*** Opening of THE INPUT ***

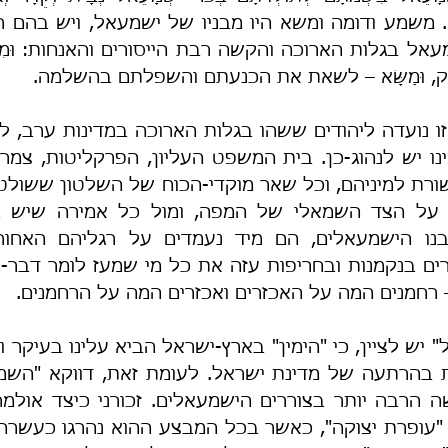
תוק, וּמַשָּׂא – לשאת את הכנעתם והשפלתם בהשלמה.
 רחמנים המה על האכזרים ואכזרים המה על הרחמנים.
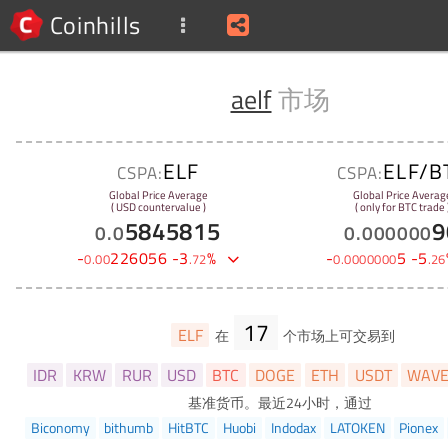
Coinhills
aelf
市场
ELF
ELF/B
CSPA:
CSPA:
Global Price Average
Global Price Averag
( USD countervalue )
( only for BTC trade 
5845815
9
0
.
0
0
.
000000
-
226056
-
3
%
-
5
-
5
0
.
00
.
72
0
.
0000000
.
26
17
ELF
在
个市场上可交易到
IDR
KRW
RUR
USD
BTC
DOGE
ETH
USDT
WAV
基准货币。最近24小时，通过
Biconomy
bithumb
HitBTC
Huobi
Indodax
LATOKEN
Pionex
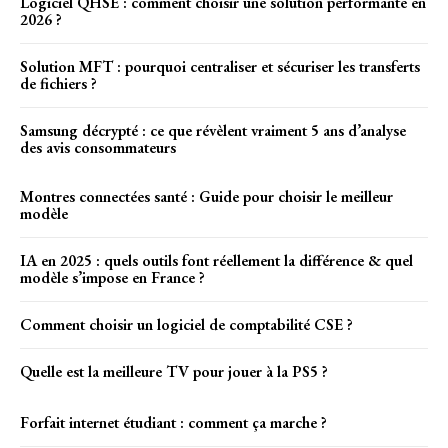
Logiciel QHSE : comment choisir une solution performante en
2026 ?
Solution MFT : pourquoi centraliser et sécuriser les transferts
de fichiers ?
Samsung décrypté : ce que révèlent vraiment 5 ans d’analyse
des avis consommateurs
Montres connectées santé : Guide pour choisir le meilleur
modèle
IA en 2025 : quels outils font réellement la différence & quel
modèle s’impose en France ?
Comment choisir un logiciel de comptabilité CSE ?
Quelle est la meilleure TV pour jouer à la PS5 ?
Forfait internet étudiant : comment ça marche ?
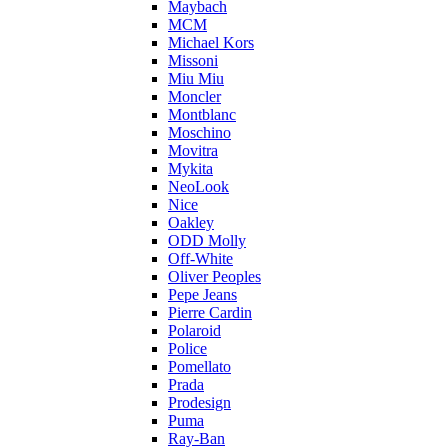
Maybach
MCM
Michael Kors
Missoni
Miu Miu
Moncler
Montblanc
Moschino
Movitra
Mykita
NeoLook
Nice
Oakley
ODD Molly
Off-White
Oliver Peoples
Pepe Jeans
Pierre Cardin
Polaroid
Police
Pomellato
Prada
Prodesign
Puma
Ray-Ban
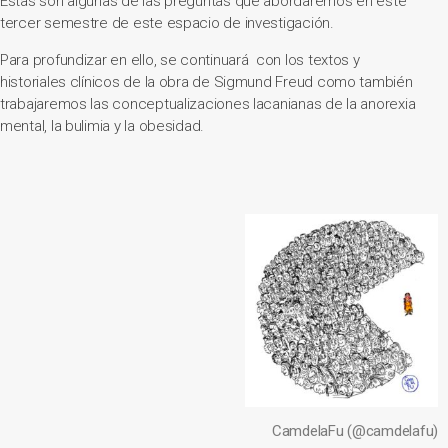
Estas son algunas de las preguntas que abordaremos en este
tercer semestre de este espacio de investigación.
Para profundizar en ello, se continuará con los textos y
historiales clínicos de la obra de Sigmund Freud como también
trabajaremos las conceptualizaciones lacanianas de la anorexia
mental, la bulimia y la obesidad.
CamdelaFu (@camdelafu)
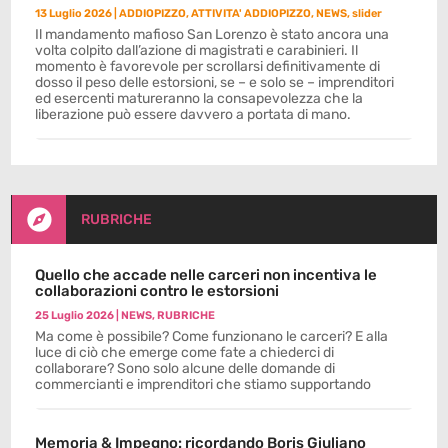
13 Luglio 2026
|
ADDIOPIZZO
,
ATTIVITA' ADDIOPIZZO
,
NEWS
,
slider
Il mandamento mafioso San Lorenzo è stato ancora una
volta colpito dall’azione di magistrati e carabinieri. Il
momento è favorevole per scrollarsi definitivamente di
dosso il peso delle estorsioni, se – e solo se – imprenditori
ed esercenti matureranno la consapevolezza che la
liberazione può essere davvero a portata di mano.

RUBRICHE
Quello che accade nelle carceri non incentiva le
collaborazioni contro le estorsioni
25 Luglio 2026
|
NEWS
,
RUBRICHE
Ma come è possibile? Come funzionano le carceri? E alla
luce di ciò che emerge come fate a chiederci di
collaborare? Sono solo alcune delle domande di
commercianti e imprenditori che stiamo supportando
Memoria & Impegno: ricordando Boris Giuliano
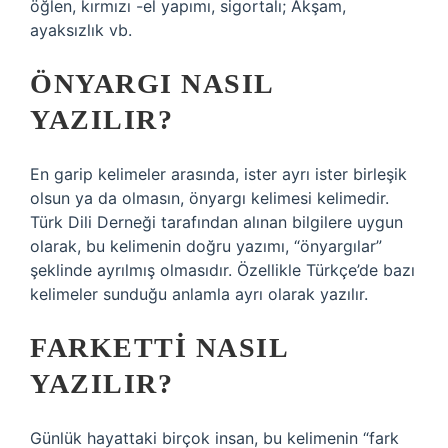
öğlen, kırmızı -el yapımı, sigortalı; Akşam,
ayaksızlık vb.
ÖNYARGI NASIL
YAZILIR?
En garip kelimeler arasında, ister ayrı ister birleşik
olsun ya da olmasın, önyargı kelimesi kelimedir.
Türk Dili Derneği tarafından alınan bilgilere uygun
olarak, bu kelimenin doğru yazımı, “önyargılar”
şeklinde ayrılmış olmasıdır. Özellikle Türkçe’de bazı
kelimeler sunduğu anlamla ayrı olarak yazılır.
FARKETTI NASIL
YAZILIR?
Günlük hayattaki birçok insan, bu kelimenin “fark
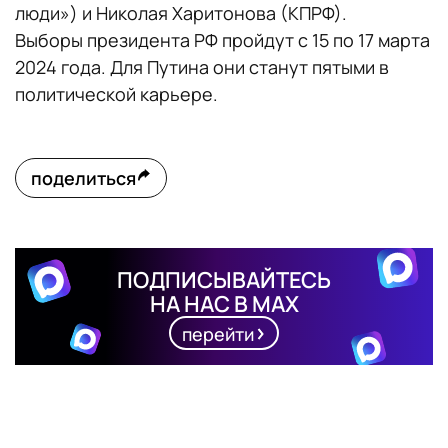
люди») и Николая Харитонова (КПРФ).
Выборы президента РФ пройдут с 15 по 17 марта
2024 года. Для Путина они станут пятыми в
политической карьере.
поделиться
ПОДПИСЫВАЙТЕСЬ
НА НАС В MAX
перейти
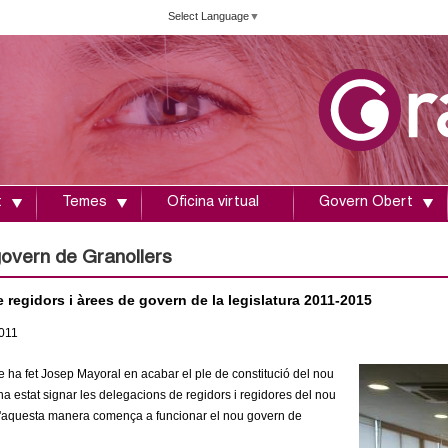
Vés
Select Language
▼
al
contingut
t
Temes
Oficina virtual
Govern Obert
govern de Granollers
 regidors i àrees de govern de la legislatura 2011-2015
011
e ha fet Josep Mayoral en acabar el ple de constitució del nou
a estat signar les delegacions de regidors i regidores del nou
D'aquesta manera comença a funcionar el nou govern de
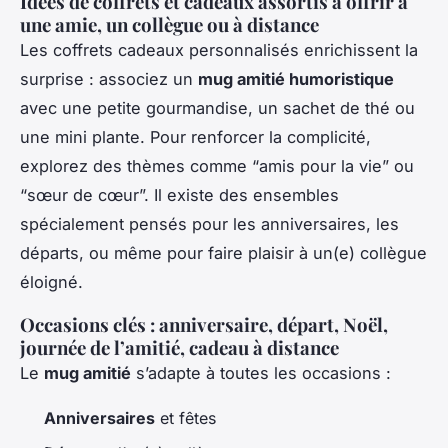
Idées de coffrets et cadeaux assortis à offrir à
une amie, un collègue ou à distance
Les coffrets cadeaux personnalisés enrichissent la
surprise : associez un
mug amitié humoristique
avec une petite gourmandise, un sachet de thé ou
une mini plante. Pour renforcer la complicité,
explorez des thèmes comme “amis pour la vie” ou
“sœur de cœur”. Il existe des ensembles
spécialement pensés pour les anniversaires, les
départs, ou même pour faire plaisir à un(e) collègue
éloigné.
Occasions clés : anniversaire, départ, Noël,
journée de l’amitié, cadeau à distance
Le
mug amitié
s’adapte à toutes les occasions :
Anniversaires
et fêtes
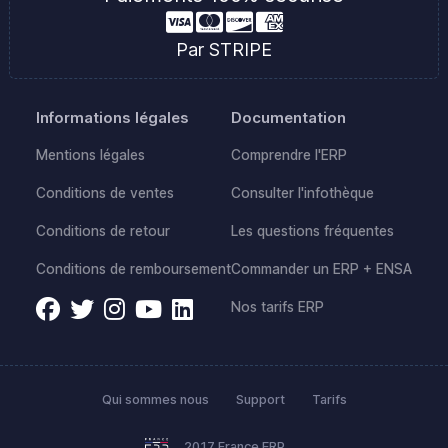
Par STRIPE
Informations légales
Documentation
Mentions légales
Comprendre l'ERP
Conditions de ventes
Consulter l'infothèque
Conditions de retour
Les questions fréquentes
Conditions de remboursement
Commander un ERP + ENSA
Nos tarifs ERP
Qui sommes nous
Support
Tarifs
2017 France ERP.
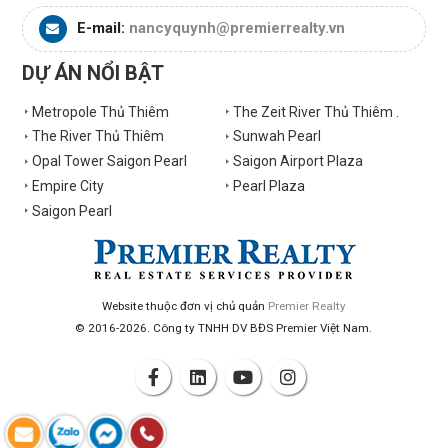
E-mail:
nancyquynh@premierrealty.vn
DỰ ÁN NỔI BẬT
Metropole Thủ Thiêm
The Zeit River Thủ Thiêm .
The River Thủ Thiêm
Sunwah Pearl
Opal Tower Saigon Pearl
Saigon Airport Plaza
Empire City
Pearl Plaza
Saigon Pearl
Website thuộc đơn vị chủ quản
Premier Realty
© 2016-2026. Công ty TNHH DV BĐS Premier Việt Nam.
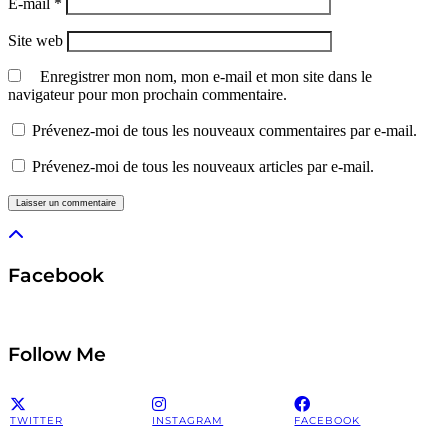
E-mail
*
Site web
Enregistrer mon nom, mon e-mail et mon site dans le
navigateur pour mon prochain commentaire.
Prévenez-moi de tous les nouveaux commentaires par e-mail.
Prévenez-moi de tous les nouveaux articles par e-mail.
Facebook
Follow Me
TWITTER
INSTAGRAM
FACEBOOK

*** Close of THE INPUT ***

**WHAT YOU SHOULD DO:** Only lines containing "Pearl" belong in the answer; copy every such line from the records.

**ANSWER TO THIS EXERCISE:**
Sunwah Pearl
Opal Tower Saigon Pearl
Pearl Plaza
Saigon Pearl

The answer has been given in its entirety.